『グムーヴの描き方』(パディル・ウーズリー)
ラヴェニール生物大学の第一期主席卒業生にして同大学グムーヴ研究室初代所長のパディル・ウーズリーが「グムーヴ」の描き方を徹底して解説した技法書。
生物カードの「グムーヴ」ナンバリング1番として知られる作品についても作画の手順を写真を付して丁寧に説明している。
原書(初版)言語:パディア語
出版社:ラヴェニール・カード社
著者情報
パディル・ウーズリー:パディアのグムーヴ研究者。ラヴェニール生物大学グムーヴ研究室初代所長。子供の頃からグムーヴが好きで、毎日のように野山に行き、観察したりスケッチしたりしていた。
ラヴェニール生物大学の第一期主席卒業生であり、同じ一期生であるラヴェニール・カード社の創業者として知られるルーティス・ナルリードとは親友同士で、その縁でセレンディール文明創始者ラヴェニールの後継者であるラクール・ルーネリーとも親交があった。
幼い頃からグムーヴを描いていただけあり、特にグムーヴの絵はプロの画家でも絶賛するレベルのもので、生物カードの「グムーヴ」ナンバリング1番は、パディル・ウーズリーによるもの。
グムーヴ
「この世で最も醜悪な生物」「不快さを詰め込んで造るとこうなるという見本」「人類を罰するために神が放った生物」などと言われるほどに、人間にとっては気持ちの悪い外見に、悪臭や毒棘などを併せ持つ大型の虫。
身にも毒があるため、食用にも出来ず、農作物も荒らすため、とにかく、厄介な生物として忌避されてきた。
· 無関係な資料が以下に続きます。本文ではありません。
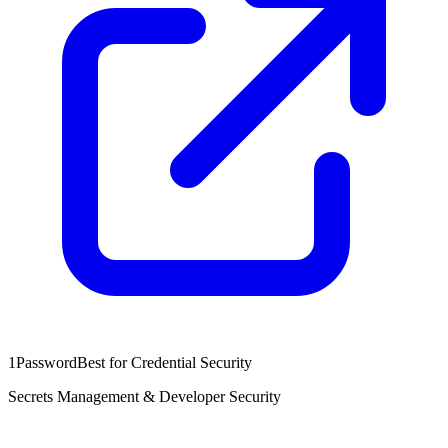
1Password
Best for Credential Security
Secrets Management & Developer Security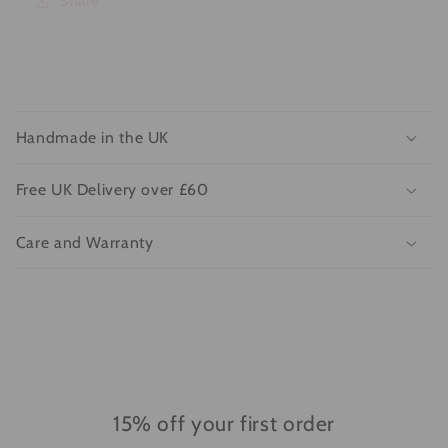
Share
C
o
Handmade in the UK
l
l
Free UK Delivery over £60
a
p
Care and Warranty
s
i
b
l
e
c
o
15% off your first order
n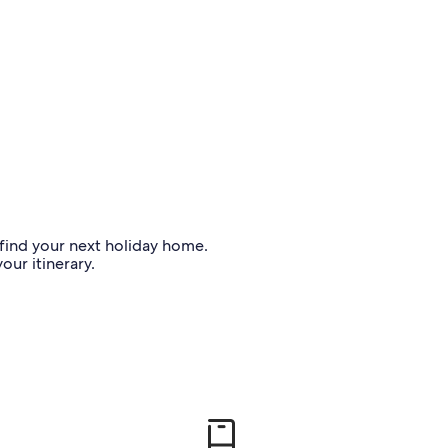
o find your next holiday home.
our itinerary.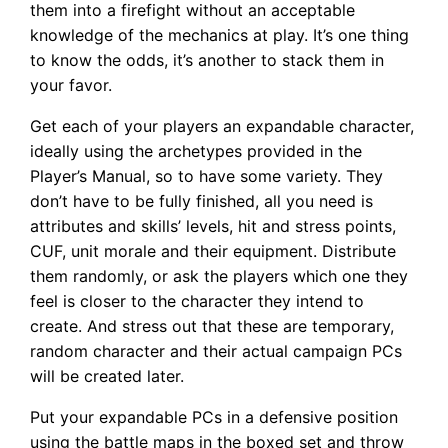
them into a firefight without an acceptable
knowledge of the mechanics at play. It’s one thing
to know the odds, it’s another to stack them in
your favor.
Get each of your players an expandable character,
ideally using the archetypes provided in the
Player’s Manual, so to have some variety. They
don’t have to be fully finished, all you need is
attributes and skills’ levels, hit and stress points,
CUF, unit morale and their equipment. Distribute
them randomly, or ask the players which one they
feel is closer to the character they intend to
create. And stress out that these are temporary,
random character and their actual campaign PCs
will be created later.
Put your expandable PCs in a defensive position
using the battle maps in the boxed set and throw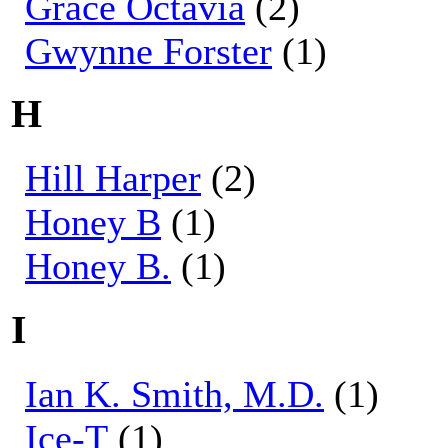
Grace Octavia
(2)
Gwynne Forster
(1)
H
Hill Harper
(2)
Honey B
(1)
Honey B.
(1)
I
Ian K. Smith, M.D.
(1)
Ice-T
(1)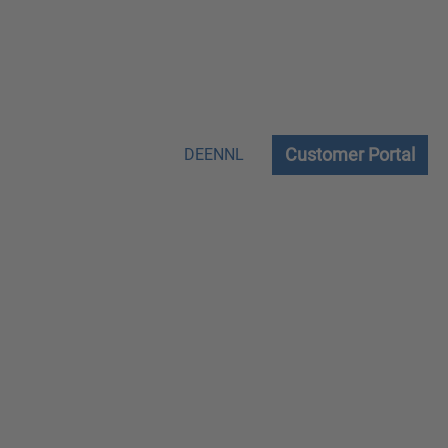
Customer Portal
DE
EN
NL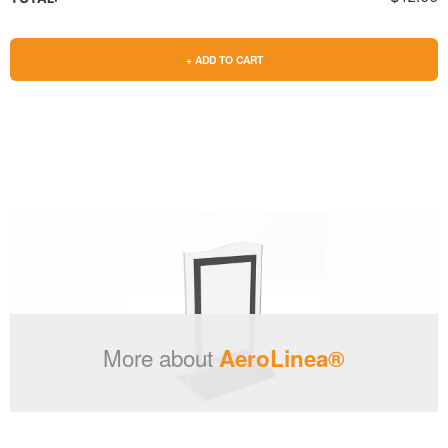
+ ADD TO CART
More about
AeroLinea®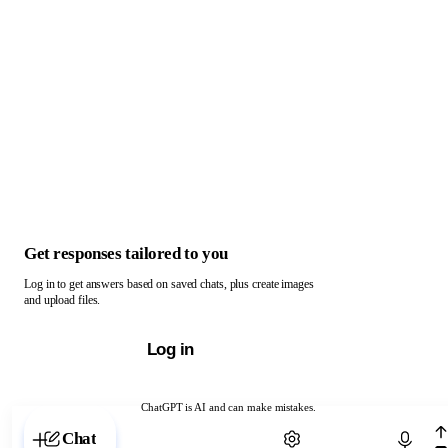
Get responses tailored to you
Log in to get answers based on saved chats, plus create images
and upload files.
Log in
ChatGPT is AI and can make mistakes.
Chat with ChatGPT
Chat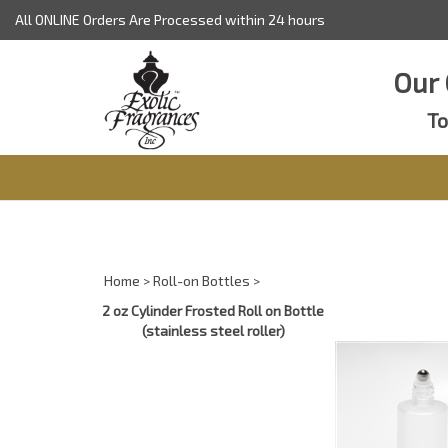
Skip
All ONLINE Orders Are Processed within 24 hours
to
content
Our 
To
Home
>
Roll-on Bottles
>
2 oz Cylinder Frosted Roll on Bottle
(stainless steel roller)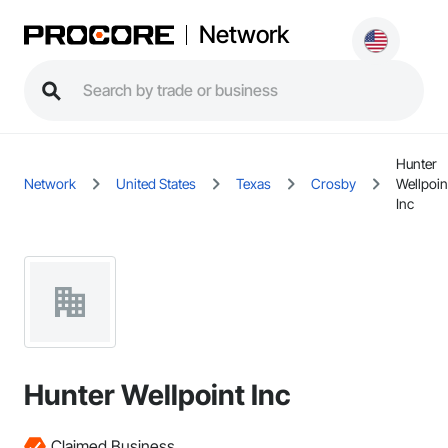
Network
Hunter
Network
United States
Texas
Crosby
Wellpoin
Inc
Hunter Wellpoint Inc
Claimed Business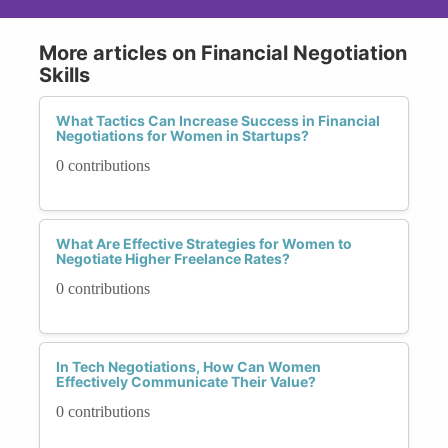
More articles on Financial Negotiation
Skills
What Tactics Can Increase Success in Financial
Negotiations for Women in Startups?
0 contributions
What Are Effective Strategies for Women to
Negotiate Higher Freelance Rates?
0 contributions
In Tech Negotiations, How Can Women
Effectively Communicate Their Value?
0 contributions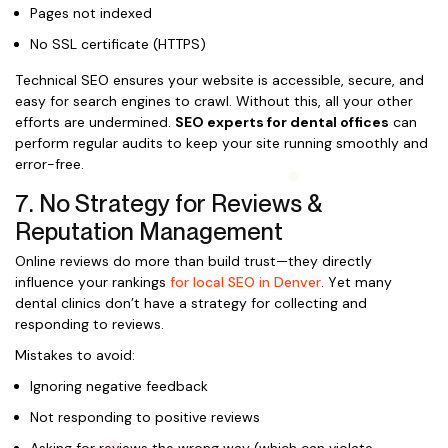
Pages not indexed
No SSL certificate (HTTPS)
Technical SEO ensures your website is accessible, secure, and
easy for search engines to crawl. Without this, all your other
efforts are undermined.
SEO experts for dental offices
can
perform regular audits to keep your site running smoothly and
error-free.
7. No Strategy for Reviews &
Reputation Management
Online reviews do more than build trust—they directly
influence your rankings
for local SEO in Denver
. Yet many
dental clinics don’t have a strategy for collecting and
responding to reviews.
Mistakes to avoid:
Ignoring negative feedback
Not responding to positive reviews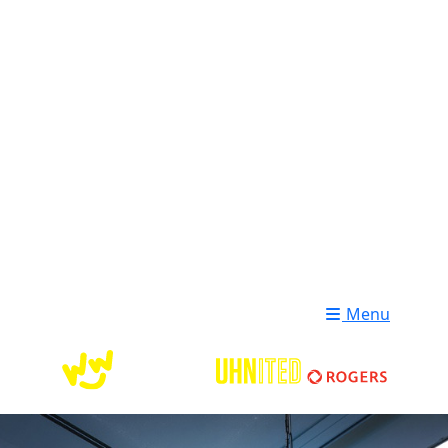
Login
Donate
Menu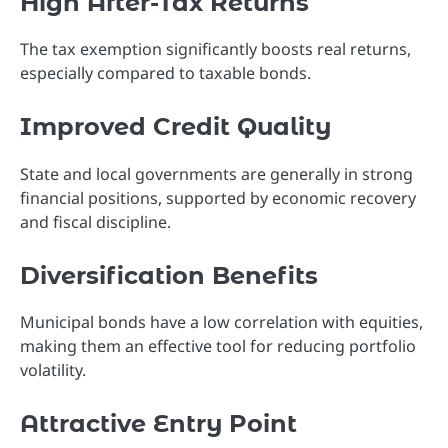
High After-Tax Returns
The tax exemption significantly boosts real returns,
especially compared to taxable bonds.
Improved Credit Quality
State and local governments are generally in strong
financial positions, supported by economic recovery
and fiscal discipline.
Diversification Benefits
Municipal bonds have a low correlation with equities,
making them an effective tool for reducing portfolio
volatility.
Attractive Entry Point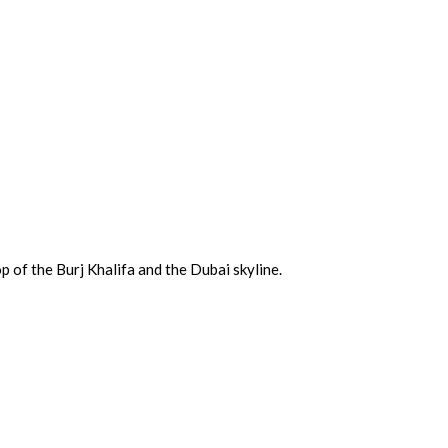
p of the Burj Khalifa and the Dubai skyline.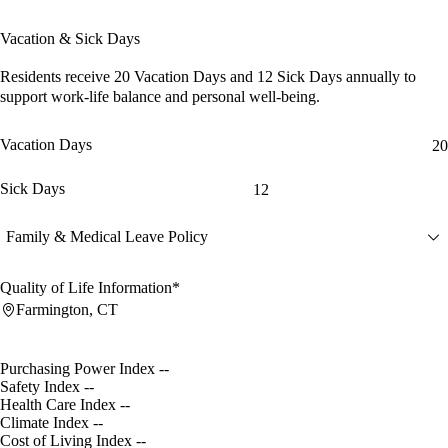
Vacation & Sick Days
Residents receive
20 Vacation Days
and
12 Sick Days
annually to
support work-life balance and personal well-being.
Vacation Days
20
Sick Days
12
Family & Medical Leave Policy
Quality of Life Information*
Farmington, CT
Purchasing Power Index
--
Safety Index
--
Health Care Index
--
Climate Index
--
Cost of Living Index
--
一般的に、「醜さ」「厄介者」の代名詞のような存在として認識されている。
「醜刺「醜臭棘刺」」「無良」など、多くの呼び名がある。

生物カード
世界最古の歴史を持ち、世界最多の発行枚数とコレクター人数を誇る、「最も美しいカード」と称賛されるコレクション用カード。名前の通り、カードの表側には一流の生物画家による美麗な生物画が描かれており、裏面は紫地に、銀の繊細なセレンディール語のフォントで、表に描かれている生物の学名と画家の名、カード番号(カード全体の番号ではなく、固有種ごとの番号と、画家ごとの作品番号)が絶妙な配置で刻印されている。考案したのは、社名の由来でもあるセレンディール文明創始者ラヴェニール。創業者はルーティス・ナルリード。
ラヴェニール・カード社の方針により、全体のカード種数は公表されていないが(“未知”という楽しみを殺ぐことを防ぐ目的としている)、推定では何と1000万を超えるとされる。日々増えていることも相まって、正確な種数を出すことは事実上、不可能と言ってよい。